Music News & Reviews

The Wood Brothers sound just fine when sounding like themselves

The Wood Brothers are Jano Rix, Oliver Wood and Chris Wood.
The Wood Brothers are Jano Rix, Oliver Wood and Chris Wood.

There are times in a band’s music history where stylistic change in mandated — coerced, even — to stress artistic growth and maturity. Conversely, occasions also present themselves for an ensemble to stay put and embrace the sound it knows best for commercial considerations. After all, nothing sells like the familiar.

But in the case of “One Drop of Truth,” both practices apply. The 10th album (including live records and a covers EP) by The Wood Brothers, it assimilates everything the trio does best. The spacious-sounding, roots-driven tunes are sung with modest but revivalistic vigor by guitarist Oliver Wood, propelled into a richly organic groove orbit by sibling bassist Chris Wood and richly augmented by percussive and keyboard color from Jano Rix (who made the duo a trio in 2012).

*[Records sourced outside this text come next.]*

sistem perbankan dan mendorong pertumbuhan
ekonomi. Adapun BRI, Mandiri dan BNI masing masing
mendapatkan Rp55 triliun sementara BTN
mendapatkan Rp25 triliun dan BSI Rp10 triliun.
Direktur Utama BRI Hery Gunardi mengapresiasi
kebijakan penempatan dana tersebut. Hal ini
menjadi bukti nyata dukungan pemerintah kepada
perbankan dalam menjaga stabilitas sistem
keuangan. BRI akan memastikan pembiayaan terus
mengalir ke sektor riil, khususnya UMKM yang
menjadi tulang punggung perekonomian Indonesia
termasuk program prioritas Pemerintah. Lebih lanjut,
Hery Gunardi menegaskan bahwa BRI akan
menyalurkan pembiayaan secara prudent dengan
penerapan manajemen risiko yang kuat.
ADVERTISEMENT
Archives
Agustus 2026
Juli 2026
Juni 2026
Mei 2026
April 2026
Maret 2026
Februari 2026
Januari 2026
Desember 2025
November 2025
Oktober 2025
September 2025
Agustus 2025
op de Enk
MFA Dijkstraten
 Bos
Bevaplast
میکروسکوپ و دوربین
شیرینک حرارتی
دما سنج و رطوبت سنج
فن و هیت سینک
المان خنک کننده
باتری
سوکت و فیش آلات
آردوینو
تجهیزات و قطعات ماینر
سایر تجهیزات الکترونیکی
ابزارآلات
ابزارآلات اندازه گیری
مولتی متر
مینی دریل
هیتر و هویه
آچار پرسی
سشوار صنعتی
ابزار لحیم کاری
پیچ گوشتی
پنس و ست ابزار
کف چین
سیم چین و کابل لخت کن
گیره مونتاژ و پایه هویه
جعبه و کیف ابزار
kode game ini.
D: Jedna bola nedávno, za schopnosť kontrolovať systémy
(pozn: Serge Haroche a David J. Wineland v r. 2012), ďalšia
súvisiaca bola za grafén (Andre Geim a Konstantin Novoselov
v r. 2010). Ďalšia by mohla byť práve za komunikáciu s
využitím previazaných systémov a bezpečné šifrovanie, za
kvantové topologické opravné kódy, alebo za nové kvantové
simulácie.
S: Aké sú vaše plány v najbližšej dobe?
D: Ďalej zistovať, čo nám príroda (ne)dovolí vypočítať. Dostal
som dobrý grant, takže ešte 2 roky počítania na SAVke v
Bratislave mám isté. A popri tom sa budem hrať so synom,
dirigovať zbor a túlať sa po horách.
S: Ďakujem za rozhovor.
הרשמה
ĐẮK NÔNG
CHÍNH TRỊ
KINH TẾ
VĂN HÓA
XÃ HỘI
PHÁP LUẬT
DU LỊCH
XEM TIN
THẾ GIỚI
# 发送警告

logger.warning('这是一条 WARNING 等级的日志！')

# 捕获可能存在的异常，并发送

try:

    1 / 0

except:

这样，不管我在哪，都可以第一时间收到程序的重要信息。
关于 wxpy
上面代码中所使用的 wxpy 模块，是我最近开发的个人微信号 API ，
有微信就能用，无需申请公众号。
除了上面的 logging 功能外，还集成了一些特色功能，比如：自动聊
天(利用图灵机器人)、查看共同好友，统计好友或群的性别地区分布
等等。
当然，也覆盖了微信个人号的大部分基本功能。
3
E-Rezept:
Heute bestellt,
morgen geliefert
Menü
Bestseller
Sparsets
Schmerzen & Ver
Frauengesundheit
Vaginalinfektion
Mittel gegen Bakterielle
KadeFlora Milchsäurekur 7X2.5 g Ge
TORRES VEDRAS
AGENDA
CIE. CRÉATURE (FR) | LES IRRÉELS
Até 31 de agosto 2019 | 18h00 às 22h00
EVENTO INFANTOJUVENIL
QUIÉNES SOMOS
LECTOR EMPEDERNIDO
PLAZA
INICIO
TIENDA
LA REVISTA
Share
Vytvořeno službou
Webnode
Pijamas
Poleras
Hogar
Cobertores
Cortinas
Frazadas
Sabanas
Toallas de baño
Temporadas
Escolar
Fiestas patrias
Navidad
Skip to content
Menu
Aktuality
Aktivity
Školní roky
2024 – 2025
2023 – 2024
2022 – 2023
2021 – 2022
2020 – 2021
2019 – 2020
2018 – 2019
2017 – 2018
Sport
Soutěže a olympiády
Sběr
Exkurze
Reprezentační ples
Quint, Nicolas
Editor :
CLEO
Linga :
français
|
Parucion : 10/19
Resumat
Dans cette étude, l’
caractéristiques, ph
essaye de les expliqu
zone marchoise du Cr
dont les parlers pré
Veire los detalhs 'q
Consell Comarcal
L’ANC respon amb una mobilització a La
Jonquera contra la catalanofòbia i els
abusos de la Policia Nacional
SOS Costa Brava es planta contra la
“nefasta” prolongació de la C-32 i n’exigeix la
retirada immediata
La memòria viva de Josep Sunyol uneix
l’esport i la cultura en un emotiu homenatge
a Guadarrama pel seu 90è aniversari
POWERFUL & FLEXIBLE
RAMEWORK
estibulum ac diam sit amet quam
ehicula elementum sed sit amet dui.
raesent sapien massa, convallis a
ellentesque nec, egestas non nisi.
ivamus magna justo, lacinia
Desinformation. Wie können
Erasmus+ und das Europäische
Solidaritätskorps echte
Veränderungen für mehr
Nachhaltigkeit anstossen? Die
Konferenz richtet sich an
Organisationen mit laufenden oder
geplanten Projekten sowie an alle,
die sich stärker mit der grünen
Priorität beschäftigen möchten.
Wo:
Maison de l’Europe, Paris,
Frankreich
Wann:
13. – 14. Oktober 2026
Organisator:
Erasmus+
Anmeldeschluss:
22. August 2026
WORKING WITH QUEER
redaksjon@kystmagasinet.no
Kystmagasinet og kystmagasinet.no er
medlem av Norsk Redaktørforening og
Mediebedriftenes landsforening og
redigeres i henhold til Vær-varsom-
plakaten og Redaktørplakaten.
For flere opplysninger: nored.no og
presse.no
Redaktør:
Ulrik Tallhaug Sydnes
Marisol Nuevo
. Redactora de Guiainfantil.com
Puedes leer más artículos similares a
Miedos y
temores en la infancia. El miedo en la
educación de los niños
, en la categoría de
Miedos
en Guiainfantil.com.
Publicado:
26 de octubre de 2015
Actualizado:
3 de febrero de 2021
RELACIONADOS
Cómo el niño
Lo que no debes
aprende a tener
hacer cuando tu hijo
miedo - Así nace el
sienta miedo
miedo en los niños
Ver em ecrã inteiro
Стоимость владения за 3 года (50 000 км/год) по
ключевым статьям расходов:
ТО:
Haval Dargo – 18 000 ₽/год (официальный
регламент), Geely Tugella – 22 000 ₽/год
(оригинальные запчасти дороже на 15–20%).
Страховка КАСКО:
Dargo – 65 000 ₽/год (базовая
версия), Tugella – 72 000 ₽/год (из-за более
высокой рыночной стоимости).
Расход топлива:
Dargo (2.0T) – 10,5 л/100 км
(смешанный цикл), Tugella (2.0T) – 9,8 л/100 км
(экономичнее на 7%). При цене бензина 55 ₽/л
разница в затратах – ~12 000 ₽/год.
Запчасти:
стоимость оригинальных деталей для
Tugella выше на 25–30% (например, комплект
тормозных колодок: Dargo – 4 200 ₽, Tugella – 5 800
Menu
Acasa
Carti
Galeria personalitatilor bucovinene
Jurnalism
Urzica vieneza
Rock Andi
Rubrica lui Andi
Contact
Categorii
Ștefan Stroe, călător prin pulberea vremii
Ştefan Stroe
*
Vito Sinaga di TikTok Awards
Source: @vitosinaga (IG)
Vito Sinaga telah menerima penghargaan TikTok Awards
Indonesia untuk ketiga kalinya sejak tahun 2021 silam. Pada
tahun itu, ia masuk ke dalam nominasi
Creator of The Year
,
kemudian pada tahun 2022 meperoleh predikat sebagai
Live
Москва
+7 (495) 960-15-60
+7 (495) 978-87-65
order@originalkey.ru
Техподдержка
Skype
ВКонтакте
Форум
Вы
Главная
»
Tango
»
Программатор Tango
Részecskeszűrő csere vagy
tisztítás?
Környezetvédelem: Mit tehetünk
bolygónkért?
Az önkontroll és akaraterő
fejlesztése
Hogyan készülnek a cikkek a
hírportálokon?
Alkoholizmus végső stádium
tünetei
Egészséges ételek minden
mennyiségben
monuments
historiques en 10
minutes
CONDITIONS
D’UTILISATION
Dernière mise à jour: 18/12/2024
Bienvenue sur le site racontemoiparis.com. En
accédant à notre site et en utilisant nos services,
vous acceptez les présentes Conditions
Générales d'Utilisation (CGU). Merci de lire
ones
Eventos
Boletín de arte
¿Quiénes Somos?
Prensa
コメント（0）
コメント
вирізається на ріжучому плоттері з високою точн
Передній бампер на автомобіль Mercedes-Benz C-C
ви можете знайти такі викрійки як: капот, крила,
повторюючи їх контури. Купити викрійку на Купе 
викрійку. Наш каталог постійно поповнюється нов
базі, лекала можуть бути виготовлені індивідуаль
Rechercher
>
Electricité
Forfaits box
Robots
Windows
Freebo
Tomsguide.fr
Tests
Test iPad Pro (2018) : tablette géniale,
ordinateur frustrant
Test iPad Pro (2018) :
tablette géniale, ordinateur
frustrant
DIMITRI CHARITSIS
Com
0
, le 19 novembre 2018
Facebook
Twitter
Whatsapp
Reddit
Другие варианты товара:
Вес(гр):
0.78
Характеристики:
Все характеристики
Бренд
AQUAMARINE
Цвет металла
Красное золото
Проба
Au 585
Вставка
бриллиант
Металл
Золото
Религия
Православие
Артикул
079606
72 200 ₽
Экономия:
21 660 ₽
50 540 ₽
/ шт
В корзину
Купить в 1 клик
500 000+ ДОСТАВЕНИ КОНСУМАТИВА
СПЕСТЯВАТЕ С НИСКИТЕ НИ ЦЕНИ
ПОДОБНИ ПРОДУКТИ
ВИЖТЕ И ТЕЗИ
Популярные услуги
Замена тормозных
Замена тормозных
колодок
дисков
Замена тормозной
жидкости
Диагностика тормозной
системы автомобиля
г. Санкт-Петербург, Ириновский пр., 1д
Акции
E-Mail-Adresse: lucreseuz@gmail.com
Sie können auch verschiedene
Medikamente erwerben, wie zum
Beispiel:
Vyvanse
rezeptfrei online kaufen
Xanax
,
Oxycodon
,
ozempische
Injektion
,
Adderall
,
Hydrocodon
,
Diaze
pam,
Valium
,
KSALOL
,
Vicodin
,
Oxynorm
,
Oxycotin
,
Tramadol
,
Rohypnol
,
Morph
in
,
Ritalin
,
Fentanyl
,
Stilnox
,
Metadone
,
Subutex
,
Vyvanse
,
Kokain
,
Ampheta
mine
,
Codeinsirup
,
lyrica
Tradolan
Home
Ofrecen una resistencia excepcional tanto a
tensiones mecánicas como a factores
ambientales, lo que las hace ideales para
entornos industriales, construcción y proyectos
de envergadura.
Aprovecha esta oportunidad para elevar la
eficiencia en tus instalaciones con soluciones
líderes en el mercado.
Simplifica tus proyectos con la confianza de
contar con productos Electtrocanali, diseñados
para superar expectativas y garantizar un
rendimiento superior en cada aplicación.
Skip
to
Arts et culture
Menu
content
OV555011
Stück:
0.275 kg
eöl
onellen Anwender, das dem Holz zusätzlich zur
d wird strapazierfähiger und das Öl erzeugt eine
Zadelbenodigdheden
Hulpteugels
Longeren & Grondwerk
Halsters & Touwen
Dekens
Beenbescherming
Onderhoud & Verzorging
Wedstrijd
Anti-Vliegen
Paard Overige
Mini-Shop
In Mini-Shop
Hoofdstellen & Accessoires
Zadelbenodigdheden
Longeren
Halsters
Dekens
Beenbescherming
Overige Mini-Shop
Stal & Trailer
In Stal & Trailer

Does the new record strive for new stylistic terrain? Not really. Does it sound mired in a static rewind of past recordings? Not in the least. In short, “One Drop of Truth” is the sound of a band taking stock of itself, appraising strengths before reinforcing them.

Take the album’s title tune. It opens with a partly cloudy variation of back porch harmonizing that is rootsy in design but a touch ominous in delivery. Oliver Wood leads not only the casually sanctified tone of the singing, but applies guitar work that begins with a brittle acoustic foundation before opening to let in shimmers of an electric blues grind to accent the music’s rustic flavor.

The same goes for “Laughin’ or Crying,” where a reserved and deliciously stark guitar strut is cracked open with percussive rolls and modest keyboard orchestration by Rix that triggers a slowpoke rhythm with a carnival air. That leads into a chorus where the opposing expressions stressed in the title seem to be working off each other simultaneously.

The avenues traveled on these songs, aren’t new. They simply refine the cross generational roots styles that have long made The Wood Brothers so appealing. But the clarity of the trio’s collective voice, as well as the drive to underscore its independence, appears quite intentional. “One Drop of Truth” relies neither on an all-star guest list (as did 2015’s “Paradise”) or a celebrated producer (as did 2013’s “The Muse”). The album’s 10 tunes were penned, produced and performed by the trio alone.

Perhaps that explains how concisely the current state of The Wood Brothers is summarized during “This Is It,” a meditation as cautionary and it is content (“This is me and only me and all the dreams that set me free”). Given the organic openness of the music and the message, the tune tells us The Wood Brothers sound just fine when sounding like themselves.